La Mère De Tous Les Peuples

 

Amis qui me lisez,
Je ne sais ce qui m'a poussé ce matin à vouloir partager avec vous ces lignes extraites de mon dernier livre, "Le Chamane et le Christ". Peut-être le fait que la Terre Mère qui nous accueille a tant de difficulté à accoucher de nous en tant qu'êtres humains dignes de ce nom... Ce n'est pourtant pas la Mère qui faillit, c'est l'apprenti humain qui est rétif face à la dignité de pouvoir marcher debout, sans détour et face au Soleil.

Cet extrait nous amène au sein d'une hutte à sudation lors d'une cérémonie appelée "inipi" destinée à accéder à un état de conscience supérieure par l'intermédiaire d'une vision.

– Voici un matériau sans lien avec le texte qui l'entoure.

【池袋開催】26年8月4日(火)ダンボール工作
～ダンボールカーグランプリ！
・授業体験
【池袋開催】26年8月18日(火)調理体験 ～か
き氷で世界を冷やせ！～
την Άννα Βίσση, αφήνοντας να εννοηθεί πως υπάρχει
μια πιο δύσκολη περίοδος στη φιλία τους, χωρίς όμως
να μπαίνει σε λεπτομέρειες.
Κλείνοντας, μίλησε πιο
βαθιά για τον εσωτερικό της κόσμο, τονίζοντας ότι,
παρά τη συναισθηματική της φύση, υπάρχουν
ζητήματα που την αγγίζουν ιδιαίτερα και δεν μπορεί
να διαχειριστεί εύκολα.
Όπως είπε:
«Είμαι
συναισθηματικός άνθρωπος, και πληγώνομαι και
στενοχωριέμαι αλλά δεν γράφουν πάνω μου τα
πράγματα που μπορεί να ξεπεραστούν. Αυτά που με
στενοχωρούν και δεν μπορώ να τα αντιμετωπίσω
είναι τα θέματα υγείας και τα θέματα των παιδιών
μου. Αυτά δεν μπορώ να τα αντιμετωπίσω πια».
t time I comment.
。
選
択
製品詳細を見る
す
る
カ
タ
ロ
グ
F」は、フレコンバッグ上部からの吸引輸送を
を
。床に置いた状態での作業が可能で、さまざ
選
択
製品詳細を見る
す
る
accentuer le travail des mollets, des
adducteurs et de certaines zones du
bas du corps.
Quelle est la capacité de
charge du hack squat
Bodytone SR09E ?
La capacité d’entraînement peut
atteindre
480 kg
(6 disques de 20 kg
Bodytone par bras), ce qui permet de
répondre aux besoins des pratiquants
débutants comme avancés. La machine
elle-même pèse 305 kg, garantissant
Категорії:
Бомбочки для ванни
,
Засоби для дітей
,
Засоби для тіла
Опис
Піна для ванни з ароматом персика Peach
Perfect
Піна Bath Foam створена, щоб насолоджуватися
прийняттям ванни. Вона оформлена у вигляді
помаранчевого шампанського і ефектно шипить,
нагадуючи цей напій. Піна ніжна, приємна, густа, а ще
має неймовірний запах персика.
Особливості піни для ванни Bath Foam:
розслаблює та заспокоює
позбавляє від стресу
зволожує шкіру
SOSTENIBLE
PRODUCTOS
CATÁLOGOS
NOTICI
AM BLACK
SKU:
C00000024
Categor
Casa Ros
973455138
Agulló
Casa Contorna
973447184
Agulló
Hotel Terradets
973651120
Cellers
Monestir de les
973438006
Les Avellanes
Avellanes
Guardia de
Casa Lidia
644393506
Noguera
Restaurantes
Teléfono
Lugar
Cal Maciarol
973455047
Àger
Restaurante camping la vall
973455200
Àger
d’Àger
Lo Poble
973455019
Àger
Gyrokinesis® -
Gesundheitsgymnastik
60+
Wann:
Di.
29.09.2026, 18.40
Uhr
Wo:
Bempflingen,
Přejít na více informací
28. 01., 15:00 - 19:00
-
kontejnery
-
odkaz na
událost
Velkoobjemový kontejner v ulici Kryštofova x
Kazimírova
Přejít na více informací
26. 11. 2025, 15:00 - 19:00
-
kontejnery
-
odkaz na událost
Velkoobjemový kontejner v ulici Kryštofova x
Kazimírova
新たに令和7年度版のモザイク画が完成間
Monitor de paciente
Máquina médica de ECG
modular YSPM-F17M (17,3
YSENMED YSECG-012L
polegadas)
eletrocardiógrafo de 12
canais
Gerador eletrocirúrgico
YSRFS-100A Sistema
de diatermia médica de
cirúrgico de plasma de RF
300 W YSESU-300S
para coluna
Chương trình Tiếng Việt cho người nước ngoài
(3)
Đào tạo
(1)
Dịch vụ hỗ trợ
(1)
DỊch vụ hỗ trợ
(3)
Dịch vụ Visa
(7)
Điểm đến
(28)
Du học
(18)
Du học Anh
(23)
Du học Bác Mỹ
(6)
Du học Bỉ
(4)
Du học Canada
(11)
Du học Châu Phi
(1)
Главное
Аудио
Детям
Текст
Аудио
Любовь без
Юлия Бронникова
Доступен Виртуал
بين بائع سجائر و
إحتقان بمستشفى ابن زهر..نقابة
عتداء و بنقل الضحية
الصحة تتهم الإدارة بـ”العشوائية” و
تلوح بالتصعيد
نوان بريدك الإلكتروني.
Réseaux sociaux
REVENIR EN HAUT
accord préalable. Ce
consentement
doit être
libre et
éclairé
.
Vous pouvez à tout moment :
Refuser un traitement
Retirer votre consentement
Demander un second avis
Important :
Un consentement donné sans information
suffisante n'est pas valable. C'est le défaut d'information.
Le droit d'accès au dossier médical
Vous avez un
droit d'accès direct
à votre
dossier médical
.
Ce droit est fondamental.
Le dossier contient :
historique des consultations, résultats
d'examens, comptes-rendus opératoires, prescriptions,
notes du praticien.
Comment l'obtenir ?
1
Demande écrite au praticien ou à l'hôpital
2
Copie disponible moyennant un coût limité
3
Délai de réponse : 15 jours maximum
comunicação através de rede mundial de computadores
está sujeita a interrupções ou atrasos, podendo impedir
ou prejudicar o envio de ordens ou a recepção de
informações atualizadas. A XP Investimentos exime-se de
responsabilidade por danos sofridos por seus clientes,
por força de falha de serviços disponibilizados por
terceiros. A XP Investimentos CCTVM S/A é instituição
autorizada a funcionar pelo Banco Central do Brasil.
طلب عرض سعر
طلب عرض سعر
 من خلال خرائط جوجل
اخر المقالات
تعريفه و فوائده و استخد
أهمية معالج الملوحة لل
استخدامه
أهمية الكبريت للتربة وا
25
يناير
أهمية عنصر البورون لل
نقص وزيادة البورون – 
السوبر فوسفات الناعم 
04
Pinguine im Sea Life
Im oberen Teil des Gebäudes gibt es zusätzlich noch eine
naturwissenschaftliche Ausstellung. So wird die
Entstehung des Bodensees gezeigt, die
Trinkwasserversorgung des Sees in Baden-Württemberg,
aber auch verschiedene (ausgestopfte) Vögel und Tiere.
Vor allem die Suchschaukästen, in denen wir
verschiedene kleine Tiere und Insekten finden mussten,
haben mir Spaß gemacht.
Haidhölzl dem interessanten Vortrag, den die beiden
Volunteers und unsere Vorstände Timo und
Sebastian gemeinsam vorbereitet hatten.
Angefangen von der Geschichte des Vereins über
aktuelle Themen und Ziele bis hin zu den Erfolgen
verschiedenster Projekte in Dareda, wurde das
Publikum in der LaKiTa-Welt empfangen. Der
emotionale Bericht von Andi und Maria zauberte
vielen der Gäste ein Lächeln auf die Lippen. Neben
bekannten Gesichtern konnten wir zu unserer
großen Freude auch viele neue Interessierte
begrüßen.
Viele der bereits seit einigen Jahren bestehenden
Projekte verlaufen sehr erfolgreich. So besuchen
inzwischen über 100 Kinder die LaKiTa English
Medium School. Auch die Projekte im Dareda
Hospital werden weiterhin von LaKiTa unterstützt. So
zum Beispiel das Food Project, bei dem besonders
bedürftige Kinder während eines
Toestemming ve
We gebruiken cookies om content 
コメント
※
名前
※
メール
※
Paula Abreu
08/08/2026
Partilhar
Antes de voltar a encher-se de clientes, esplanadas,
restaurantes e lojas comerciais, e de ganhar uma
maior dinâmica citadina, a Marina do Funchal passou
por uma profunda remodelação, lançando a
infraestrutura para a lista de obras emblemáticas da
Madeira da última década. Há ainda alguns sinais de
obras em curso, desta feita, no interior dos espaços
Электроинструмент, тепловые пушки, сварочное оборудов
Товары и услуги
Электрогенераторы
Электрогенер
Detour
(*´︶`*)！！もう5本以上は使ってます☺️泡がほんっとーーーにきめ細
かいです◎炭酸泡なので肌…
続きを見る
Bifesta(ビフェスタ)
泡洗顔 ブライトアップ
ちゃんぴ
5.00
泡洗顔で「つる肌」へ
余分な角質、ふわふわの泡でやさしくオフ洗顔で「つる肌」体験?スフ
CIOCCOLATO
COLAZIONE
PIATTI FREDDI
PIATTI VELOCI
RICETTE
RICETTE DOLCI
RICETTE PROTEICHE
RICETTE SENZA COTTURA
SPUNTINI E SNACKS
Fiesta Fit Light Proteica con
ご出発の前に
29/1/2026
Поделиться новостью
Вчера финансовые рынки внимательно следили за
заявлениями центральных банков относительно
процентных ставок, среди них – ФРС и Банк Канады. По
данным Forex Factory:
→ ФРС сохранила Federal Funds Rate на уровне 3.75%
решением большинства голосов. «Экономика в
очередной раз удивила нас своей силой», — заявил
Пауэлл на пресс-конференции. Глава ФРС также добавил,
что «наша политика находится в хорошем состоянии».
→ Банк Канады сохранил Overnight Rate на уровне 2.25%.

"Je n’ai plus eu d’autre perception de mon être que celle d’une brume lumineuse et de l’oeil de ma conscience qui se tenait au centre d’un espace immaculé. La paix totale…

Tout aurait pu s’arrêter là… Mon coeur aurait pu décider de suspendre ses battements…
Et pourtant… Un point, d’abord imperceptible, s’est peu à peu expansé au sein de cet océan virginal. Il a pris forme de lui-même ainsi que savent parfois le faire certains nuages dans la pureté des cieux...

Une Femme se tenait debout devant moi, autour de moi et peut-être même en moi. Comment dire autrement sinon qu’Elle occupait toute la place de Tout, à la fois imposante par sa majesté et tellement gracile…

C’était… Mon coeur éprouvait une terrible peine à oser le balbutiement d’un nom…

Aatentsic, la mère de tous les hommes ? (1) Marie, la mère de Jésus ? Comment percevoir cette Femme dans sa vérité ? Comment capter les mots précis et justes ? La couleur de sa peau et celle de sa robe étaient elles-mêmes insaisissables.

Et voilà que tout à coup j’ai perçu la forme d’un enfant dans ses bras, un enfant qui tenait d’une main un mandella (2) et de l’autre un morceau de pain.

J’ai eu presque peur tant et si bien qu’un bref instant, j’aurais voulu tout éteindre de leurs deux silhouettes qui n’en faisaient qu’une… Une seule Présence, une seule Réalité si volontaire mais si tendre aussi qu’elle me faisait mal.

C’est alors que j’ai reçu son sourire, senti son Souffle me traverser… et que je me suis vu stupide avec ma pauvreté humaine… juste assez pour qu’un second sourire me soit offert et que quelques mots viennent me caresser.

- "Le nom est un obstacle pour toi, Wantan ? Il l’a toujours été. À commencer par le tien… Quant à moi, j’en porte beaucoup… Choisis donc celui que tu préfères et… si tu ne sais pas choisir, alors appelle-moi la Mère de tous les peuples…".

La Mère ? C’était en même temps si évident et si difficile à accepter, à intégrer ! Devais-je comprendre l’Ancêtre des Ancêtres ? Elle était pourtant si… jeune qu’elle semblait dire que rien ne l’avait jamais troublée.

"Oui, la Mère", a-t-elle répété en moi. Puis elle a disparu comme si le soleil ou la lune s’étaient estompés d’un coup dans une cruelle douceur à jamais semeuse de nostalgie.

– "Oh…" Je me souviens de ce cri, de cet expir épuisé qui a jailli de ma poitrine dans le sacré de l’instant. Il m’a fait retomber dans ma chair et l’obscurité étouffante de mon sanctuaire.[...]

Désormais, c’était limpide… Mon coeur ne cessait de me répéter qu’Aatentsic et Marie avaient le même visage profond, que leur Essence était Une et que c’était par la Grâce de Son enfantement perpétuel que l’Humain pouvait apprendre à accoucher de lui-même en chaque homme et chaque femme. Découvrir cela était tellement grand !

(1) Aatentsic représente globalement la Déesse Mère dans la tradition wendate et parmi les peuples algonquins.

(2) Un mandella est un bouclier de paix, symbole de protection.

Illustration : auteur non identifié.